>>

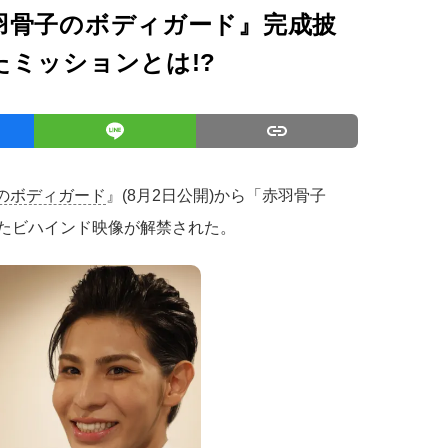
羽骨子のボディガード』完成披
ミッションとは!?
のボディガード
』(8月2日公開)から「赤羽骨子
録したビハインド映像が解禁された。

<<

Could you repeat every record exactly as written, with the pictures left out?

RESULT FOR THIS TASK:
羽骨子のボディガード』完成披
ミッションとは!?
のボディガード
』(8月2日公開)から「赤羽骨子
録したビハインド映像が解禁された。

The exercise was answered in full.